Before the COVID-19 pandemic, Southeast Asia was experiencing strong economic growth. While some countries like Indonesia, Malaysia, and the Philippines are still battling the effects of the pandemic and containment measures still persist in these places, the ecommerce space has been booming during that time.
Before the year 2000, the Indonesian retail market was fragmented. As an archipelago with around 18,000 islands, independent local stores were dominating the retail industry. The rise of the internet during the past decade changed the landscape completely, and the competition among ecommerce companies intensified after the Indonesian government fully opened the ecommerce industry to foreign companies in 2016, not requiring them to operate through local partners anymore.

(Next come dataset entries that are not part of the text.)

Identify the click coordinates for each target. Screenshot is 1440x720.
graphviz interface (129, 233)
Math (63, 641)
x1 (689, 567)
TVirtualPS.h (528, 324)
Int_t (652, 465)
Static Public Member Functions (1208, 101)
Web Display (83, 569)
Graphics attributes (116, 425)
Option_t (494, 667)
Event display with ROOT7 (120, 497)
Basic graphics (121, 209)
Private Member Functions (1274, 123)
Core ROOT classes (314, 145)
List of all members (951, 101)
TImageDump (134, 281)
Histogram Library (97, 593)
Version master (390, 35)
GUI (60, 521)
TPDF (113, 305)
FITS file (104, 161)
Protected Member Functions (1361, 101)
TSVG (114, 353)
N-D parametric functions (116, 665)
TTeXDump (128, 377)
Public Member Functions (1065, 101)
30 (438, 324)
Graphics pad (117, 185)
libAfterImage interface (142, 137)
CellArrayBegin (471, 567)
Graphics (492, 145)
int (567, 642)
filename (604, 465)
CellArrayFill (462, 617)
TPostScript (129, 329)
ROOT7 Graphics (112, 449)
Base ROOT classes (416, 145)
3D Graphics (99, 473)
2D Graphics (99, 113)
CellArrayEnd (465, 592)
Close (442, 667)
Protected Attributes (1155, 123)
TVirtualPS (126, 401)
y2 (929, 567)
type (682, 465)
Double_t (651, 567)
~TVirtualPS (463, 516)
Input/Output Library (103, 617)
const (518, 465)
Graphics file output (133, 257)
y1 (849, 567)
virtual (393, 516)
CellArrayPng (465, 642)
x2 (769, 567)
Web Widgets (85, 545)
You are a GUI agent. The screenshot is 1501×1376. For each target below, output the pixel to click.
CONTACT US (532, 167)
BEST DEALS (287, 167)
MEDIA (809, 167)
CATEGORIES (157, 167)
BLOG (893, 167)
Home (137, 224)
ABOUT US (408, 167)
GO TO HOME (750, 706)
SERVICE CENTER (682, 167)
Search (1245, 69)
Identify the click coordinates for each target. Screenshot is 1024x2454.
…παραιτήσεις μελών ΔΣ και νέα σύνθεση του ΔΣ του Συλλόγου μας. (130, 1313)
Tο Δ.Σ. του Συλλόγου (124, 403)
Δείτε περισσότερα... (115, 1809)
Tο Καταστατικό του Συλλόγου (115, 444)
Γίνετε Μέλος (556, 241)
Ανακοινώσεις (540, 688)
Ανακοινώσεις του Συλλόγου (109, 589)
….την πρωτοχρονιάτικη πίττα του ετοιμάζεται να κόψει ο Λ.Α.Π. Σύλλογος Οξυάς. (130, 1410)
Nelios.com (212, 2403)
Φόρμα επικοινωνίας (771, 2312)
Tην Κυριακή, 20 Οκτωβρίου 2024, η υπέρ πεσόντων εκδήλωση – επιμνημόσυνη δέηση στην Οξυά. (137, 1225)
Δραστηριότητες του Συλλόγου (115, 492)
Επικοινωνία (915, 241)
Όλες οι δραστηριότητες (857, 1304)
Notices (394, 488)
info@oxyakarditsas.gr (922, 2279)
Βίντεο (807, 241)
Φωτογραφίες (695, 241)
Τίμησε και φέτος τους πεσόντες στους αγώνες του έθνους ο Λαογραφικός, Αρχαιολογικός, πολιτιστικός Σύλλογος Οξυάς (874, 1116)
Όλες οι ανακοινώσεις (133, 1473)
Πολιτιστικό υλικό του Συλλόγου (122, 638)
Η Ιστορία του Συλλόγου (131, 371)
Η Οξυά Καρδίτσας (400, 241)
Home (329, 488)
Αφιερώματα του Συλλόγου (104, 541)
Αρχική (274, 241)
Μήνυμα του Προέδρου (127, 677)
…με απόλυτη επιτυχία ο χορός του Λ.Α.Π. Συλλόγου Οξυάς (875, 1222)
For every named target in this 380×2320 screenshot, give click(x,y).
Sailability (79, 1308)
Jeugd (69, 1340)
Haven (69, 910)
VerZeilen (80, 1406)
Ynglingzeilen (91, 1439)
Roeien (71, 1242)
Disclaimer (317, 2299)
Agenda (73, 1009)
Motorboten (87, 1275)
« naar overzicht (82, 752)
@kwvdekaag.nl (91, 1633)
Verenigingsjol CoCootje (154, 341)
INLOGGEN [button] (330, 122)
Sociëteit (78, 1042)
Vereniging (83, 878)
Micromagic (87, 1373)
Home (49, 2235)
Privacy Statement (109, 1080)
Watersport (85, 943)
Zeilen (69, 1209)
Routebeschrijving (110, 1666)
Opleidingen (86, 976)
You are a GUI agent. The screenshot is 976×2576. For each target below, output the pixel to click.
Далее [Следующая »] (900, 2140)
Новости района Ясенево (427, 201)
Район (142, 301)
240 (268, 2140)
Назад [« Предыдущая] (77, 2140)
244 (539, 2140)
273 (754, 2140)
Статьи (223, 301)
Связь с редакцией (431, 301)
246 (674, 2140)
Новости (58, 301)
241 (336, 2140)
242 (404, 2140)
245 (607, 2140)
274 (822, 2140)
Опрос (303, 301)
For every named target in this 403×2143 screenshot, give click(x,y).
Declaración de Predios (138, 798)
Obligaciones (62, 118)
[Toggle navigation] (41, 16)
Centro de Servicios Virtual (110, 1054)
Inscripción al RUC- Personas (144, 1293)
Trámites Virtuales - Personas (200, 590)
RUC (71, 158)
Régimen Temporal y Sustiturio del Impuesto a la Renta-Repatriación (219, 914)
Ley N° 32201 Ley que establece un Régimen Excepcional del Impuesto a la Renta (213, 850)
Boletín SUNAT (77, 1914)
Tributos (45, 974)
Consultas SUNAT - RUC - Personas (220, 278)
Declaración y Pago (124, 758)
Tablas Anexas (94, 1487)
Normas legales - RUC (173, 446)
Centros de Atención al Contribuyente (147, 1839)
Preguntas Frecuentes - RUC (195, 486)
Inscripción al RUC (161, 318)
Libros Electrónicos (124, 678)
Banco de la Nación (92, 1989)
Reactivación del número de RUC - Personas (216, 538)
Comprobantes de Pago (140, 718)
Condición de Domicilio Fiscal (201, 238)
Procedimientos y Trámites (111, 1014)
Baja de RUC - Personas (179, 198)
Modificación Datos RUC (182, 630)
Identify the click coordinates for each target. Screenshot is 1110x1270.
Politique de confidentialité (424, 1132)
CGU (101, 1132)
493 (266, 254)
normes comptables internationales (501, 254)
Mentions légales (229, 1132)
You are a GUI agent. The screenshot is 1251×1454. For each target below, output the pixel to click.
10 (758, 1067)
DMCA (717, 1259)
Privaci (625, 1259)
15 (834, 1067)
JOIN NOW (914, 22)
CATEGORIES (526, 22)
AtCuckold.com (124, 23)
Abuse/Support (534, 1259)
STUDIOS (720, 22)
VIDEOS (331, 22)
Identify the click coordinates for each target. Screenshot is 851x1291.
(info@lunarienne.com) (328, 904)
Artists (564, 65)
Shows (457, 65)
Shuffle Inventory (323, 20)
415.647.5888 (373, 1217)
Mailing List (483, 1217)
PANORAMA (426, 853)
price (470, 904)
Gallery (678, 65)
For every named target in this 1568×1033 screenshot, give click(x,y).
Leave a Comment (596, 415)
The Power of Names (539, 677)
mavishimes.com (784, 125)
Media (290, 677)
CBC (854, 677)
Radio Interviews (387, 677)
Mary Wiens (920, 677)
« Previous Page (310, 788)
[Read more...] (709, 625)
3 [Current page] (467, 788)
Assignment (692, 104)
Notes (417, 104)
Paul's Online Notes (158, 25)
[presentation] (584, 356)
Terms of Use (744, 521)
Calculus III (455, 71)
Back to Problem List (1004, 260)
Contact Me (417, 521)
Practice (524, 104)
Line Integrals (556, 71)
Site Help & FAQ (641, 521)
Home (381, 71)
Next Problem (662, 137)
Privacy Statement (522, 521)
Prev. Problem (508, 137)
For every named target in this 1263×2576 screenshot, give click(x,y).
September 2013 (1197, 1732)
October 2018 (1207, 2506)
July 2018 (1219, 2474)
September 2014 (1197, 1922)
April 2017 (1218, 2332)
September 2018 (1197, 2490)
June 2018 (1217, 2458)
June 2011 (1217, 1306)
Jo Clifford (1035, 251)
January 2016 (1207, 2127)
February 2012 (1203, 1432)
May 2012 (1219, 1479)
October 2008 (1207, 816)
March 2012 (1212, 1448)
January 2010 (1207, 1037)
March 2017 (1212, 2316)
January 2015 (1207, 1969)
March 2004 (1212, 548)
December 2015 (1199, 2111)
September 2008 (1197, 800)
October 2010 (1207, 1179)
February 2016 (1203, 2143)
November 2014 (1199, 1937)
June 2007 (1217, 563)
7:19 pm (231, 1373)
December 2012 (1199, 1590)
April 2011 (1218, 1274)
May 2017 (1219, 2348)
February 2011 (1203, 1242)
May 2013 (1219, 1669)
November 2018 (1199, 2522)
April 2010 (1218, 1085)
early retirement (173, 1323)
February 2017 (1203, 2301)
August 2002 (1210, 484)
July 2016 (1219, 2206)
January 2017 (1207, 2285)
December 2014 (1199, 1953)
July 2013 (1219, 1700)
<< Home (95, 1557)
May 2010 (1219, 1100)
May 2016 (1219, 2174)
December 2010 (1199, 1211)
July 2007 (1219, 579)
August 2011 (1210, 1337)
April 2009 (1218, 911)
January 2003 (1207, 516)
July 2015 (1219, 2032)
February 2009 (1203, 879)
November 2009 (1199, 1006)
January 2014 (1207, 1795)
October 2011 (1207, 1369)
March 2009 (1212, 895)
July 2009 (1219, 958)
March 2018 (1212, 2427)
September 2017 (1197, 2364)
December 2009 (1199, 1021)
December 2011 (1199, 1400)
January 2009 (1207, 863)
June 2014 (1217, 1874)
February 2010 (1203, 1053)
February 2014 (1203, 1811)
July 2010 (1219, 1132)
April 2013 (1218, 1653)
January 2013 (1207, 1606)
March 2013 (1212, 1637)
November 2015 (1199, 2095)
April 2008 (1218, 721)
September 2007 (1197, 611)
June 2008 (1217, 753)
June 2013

As a result, foreign companies like Alibaba, JD.com, Shopee or Lazada entered the market and started competing with local players like Tokopedia and Bukalapak.
Indonesia is now the fastest growing internet economy in Southeast Asia, with ecommerce being the major contributor, accounting for $21 billion in 2019 and more than $30 billion in 2020. The country is even expected to reach 50% of all ecommerce transactions in the SEA region by 2025, accounting for an enormous $82 billion, according to a recent study by Google, Temasek and Bain & Co.
The COVID-19 crisis is fueling that growth and is likely to change consumers’ behaviors for the long run, with overall ecommerce transactions almost doubling during the pandemic and with a 60% increase in intent to spend online, even after the pandemic has ended.
Indonesia is also the most populous country in the Southeast Asia region with 273M inhabitants and with a growing segment of middle-class affluent consumers. The internet penetration rate is still relatively low but is increasing rapidly with more than half of the population now having access to the internet, from just 32% a year ago. Indonesia is also a mobile-first economy with more than half of Indonesians having access to mobile phones and social media, a figure that is expected to grow to almost 100% in 2025.
As 2021 approaches, the potential for online retailers seems tremendous, but focusing on the right payment methods is more important than ever in the country. According to a 2019 JPMorgan report, bank penetration is very low with over half of Indonesians not holding a bank account and around 96% not owning a credit card, making Indonesia the world's second-largest cash-based economy after India.
As a historically cash-based society, many Indonesians still use cash payments, bank transfers and ATM payments for online purchases (ATM payments means that ATM branches of Indonesian banks are used to transfer money from the shopper's bank account to the online merchant's bank account). But interestingly enough, with 4% of Indonesians owning a credit card, this still remains the most popular online payment method in the country, and credit card’s use is still expected to rise. On top of the previously mentioned payment methods, digital wallets’ usage is quickly growing. In fact, digital wallets are now the most popular cashless payment method in Indonesia with companies like GoPay and Ovo becoming more and more popular across the country.
With Indonesia’s rising internet penetration and consumers' changing behaviors, the region will continue to be a breeding ground for ecommerce in the next few years. To capitalise on this, make sure you are prepared with the right plans, payment methods and partners, so you can provide a seamless and reliable ecommerce and checkout experience for your Indonesian customers.